Tiongkok Kunci Atasi Krisis Korut
WASHINGTON, SATUHARAPAN.COM - Ketegangan di Semenanjung Korea tinggi sejak Korea Utara meningkatkan uji coba rudal antarbenua. Uji coba bom hidrogen bulan lalu memicu kecaman Amerika Serikat (AS) dan internasional dan pemberlakuan serangkaian sanksi baru.
Segera setelah Donald Trump menjadi presiden AS, ia mengirim Menteri Pertahanan Jim Mattis ke wilayah itu untuk mengumumkan bahwa kebijakan kesabaran strategis dengan Korea Utara telah berakhir.

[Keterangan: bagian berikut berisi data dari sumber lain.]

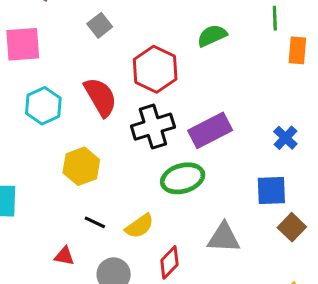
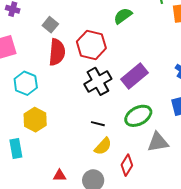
red semicircle: (100, 97) -> (57, 52), moved, turned 48
yellow hexagon: (81, 166) -> (35, 120), moved
green ellipse: (183, 178) -> (138, 116), moved
black line: (95, 222) -> (98, 124), moved

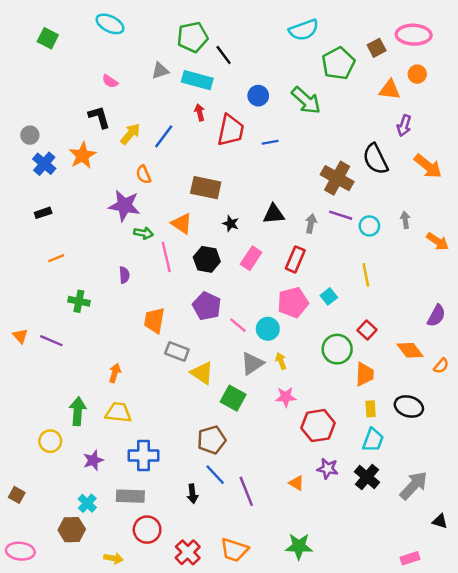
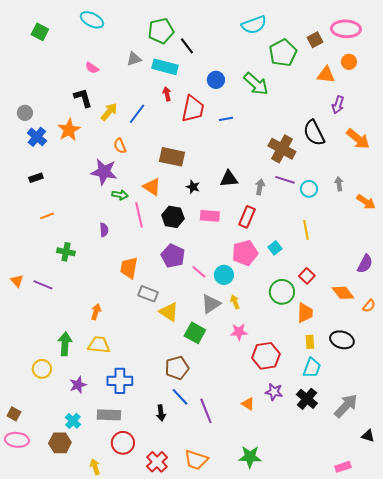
pink rectangle: (251, 258) -> (210, 216), turned 60
pink ellipse: (20, 551) -> (17, 440), moved
yellow arrow: (114, 558) -> (95, 467), turned -119

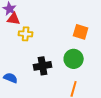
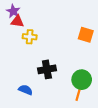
green circle: (74, 59) -> (82, 80), moved
blue semicircle: (11, 78) -> (26, 90), moved

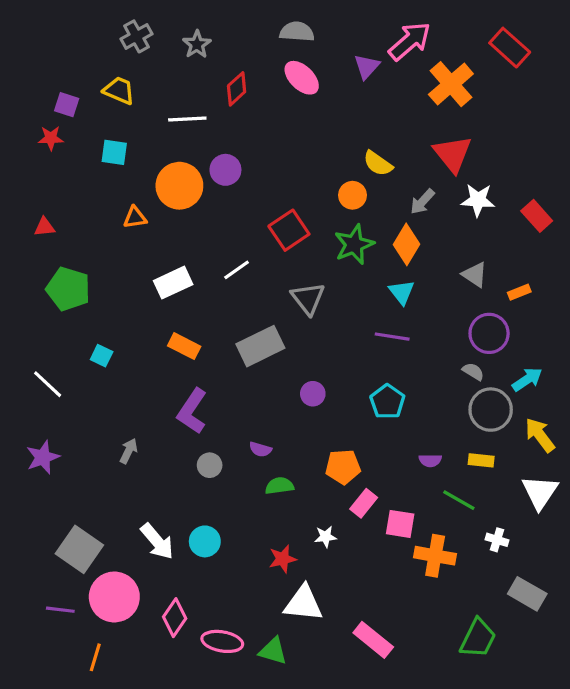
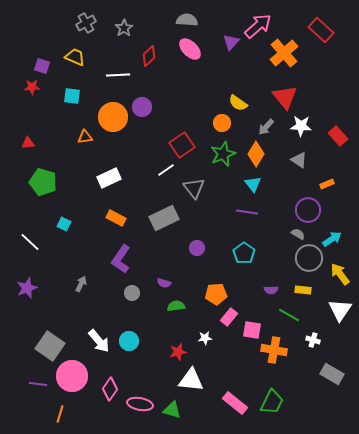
white line: (237, 270) -> (166, 170), moved
gray triangle: (475, 275) -> (299, 160), moved
green trapezoid: (478, 638) -> (272, 402), moved

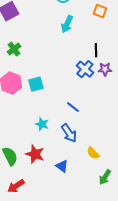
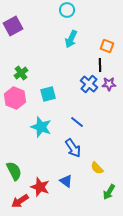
orange square: (100, 11) -> (107, 46), moved
green cross: (14, 49) -> (21, 73), moved
cyan square: (36, 84) -> (48, 94), moved
cyan star: (42, 124) -> (41, 127), moved, size x1.5
red star: (35, 154) -> (40, 187), moved

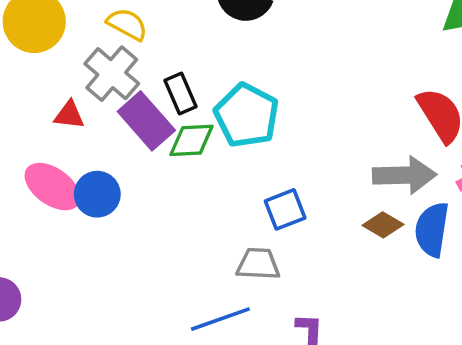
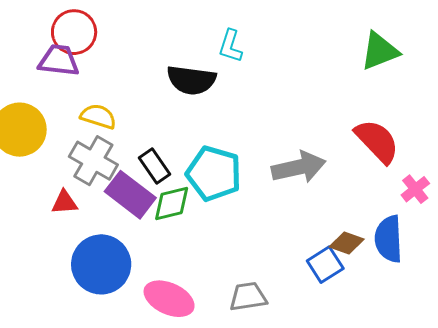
gray arrow: (404, 175) -> (299, 167), moved
pink ellipse: (52, 187) -> (169, 299), moved
blue circle: (97, 194) -> (101, 264), size x1.5
blue square: (285, 209) -> (325, 265), moved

Mantan Wakil Kepala Angkatan Darat AS, Jenderal Jack Keane mengatakan, "Opsi militer itu akan dinyatakan terbuka lagi. Kebijakan Amerika sekarang adalah: untuk melucuti senjata nuklir Korea Utara. Sebelum itu terjadi, Amerika akan menggunakan sanksi ekonomi, memberi tekanan maksimal, mengisolasi rezim, dan menggunakan opsi militer sebagai upaya terakhir."
Pemerintahan Trump berhasil membuat diberlakukannya sanksi luas baru Perserikatan Bangsa-Bangsa (PBB) terhadap rezim Korea Utara. Tetapi, seperti pada masa lalu, tindakan semacam itu memerlukan dukungan dari Tiongkok.
"Alasannya sederhana. Tiongkok menguasai 90 sampai 95 persen perekonomian Korea. Mereka memiliki perbatasan darat dengan Korea Utara, mengendalikan samudra dan laut di sekitarnya. Jika mau, Tiongkok bisa menutup Korea Utara seketika," kata James Stavridis, mantan komandan pasukan NATO.
Jenderal Keane setuju bahwa solusi diplomatik bergantung pada keterlibatan Tiongkok.
"Tiongkok benar-benar terlibat di sini. Mereka telah membiarkan Korea Utara memiliki senjata nuklir dan rudal balistik. Tiongkok juga telah membiarkan Korea Utara mengembangkan rudal balistik antarbenua," tukas Keane.
Meskipun Tiongkok mengecam kegiatan nuklir dan rudal Pyongyang terbaru, Beijing berharap menghindari jatuhnya rezim Korea Utara dan masuknya pengungsi ke Tiongkok. Namun sebagian ahli berpendapat bahwa tanpa bantuan Tiongkok dalam memecahkan masalah, Korea Selatan dan Jepang menghadapi risiko.
Mantan Direktur CIA, Jenderal David Petraeus mengatakan, "Apa yang terjadi jika Korea Selatan meminta AS untuk menggelar kembali senjata nuklir di semenanjung itu, atau mereka mengatakan bahwa mereka memerlukan program nuklir mereka sendiri? Bagaimana kita bisa tidak membolehkannya? Jepang sudah menggunakan penafsiran baru terhadap konstitusi mereka untuk setidaknya memungkinkan pembelaan diri kolektif. Bagaimana dengan sistem ofensif dalam menghadapi ancaman itu? Bagaimana dengan Vietnam? Ini tidak akan ada akhirnya.”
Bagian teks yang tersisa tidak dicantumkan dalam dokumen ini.